The problem = Each line of the listing, apart from the pictures, is to be printed exactly.

Data for review =
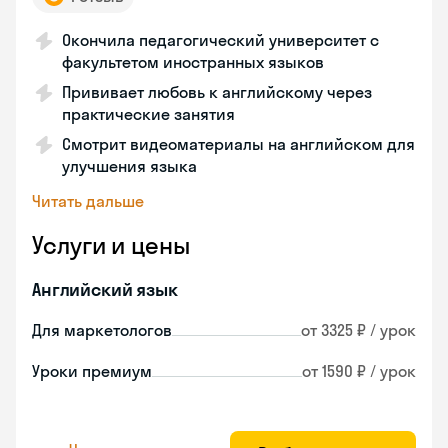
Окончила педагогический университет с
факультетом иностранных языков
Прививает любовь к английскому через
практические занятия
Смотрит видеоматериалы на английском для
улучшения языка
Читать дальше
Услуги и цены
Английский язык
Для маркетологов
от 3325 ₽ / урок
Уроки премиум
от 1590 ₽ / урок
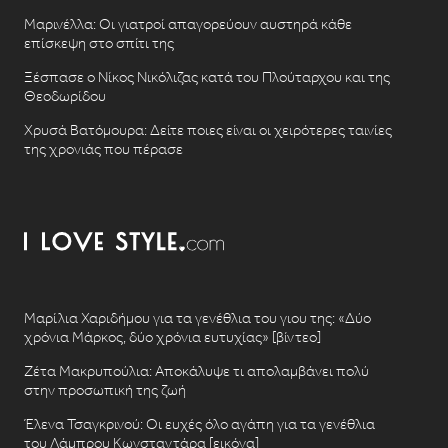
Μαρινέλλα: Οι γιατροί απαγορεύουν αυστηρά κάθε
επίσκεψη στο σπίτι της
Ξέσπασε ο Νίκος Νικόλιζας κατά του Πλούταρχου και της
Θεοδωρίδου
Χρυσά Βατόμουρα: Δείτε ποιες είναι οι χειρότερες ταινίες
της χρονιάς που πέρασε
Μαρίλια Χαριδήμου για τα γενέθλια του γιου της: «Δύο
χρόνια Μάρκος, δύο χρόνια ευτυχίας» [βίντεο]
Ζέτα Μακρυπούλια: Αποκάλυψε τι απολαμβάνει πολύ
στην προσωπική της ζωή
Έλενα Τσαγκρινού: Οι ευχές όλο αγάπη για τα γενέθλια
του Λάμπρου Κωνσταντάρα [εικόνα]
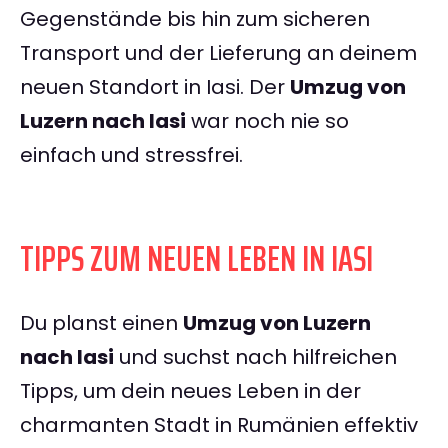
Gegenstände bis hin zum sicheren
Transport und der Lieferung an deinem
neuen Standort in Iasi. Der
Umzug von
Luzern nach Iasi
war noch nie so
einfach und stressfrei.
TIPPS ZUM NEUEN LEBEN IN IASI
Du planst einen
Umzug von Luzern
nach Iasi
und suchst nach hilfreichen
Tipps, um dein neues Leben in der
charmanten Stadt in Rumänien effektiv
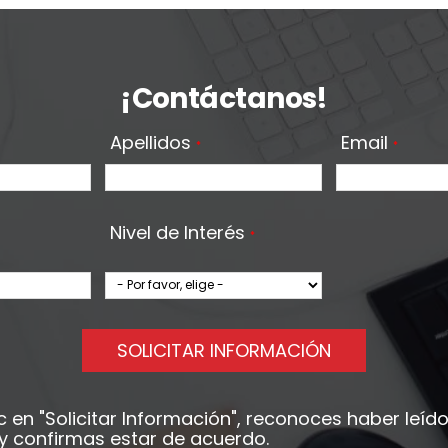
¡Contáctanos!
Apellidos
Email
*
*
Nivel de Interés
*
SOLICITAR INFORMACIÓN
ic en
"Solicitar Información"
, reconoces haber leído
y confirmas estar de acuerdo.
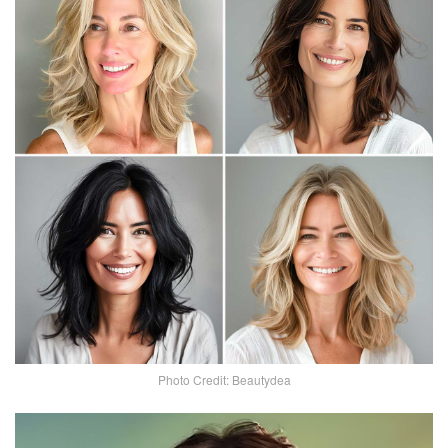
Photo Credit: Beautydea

Written solution =
Окончила педагогический университет с
факультетом иностранных языков
Прививает любовь к английскому через
практические занятия
Смотрит видеоматериалы на английском для
улучшения языка
Читать дальше
Услуги и цены
Английский язык
Для маркетологов
от 3325 ₽ / урок
Уроки премиум
от 1590 ₽ / урок
Μαρινέλλα: Οι γιατροί απαγορεύουν αυστηρά κάθε
επίσκεψη στο σπίτι της
Ξέσπασε ο Νίκος Νικόλιζας κατά του Πλούταρχου και της
Θεοδωρίδου
Χρυσά Βατόμουρα: Δείτε ποιες είναι οι χειρότερες ταινίες
της χρονιάς που πέρασε
Μαρίλια Χαριδήμου για τα γενέθλια του γιου της: «Δύο
χρόνια Μάρκος, δύο χρόνια ευτυχίας» [βίντεο]
Ζέτα Μακρυπούλια: Αποκάλυψε τι απολαμβάνει πολύ
στην προσωπική της ζωή
Έλενα Τσαγκρινού: Οι ευχές όλο αγάπη για τα γενέθλια
του Λάμπρου Κωνσταντάρα [εικόνα]
Gegenstände bis hin zum sicheren
Transport und der Lieferung an deinem
neuen Standort in Iasi. Der
Umzug von
Luzern nach Iasi
war noch nie so
einfach und stressfrei.
TIPPS ZUM NEUEN LEBEN IN IASI
Du planst einen
Umzug von Luzern
nach Iasi
und suchst nach hilfreichen
Tipps, um dein neues Leben in der
charmanten Stadt in Rumänien effektiv
¡Contáctanos!
Apellidos
Email
*
*
Nivel de Interés
*
SOLICITAR INFORMACIÓN
ic en
"Solicitar Información"
, reconoces haber leído
y confirmas estar de acuerdo.
Photo Credit: Beautydea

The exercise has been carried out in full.